# WHAT THE TASK REQUIRES
The data below should be restated word for word, pictures omitted.

====== DATA EXCERPTS

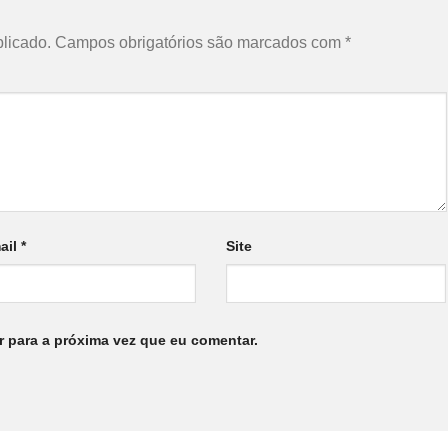
licado.
Campos obrigatórios são marcados com
*
ail
*
Site
 para a próxima vez que eu comentar.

============

# TASK RESULT
licado.
Campos obrigatórios são marcados com
*
ail
*
Site
 para a próxima vez que eu comentar.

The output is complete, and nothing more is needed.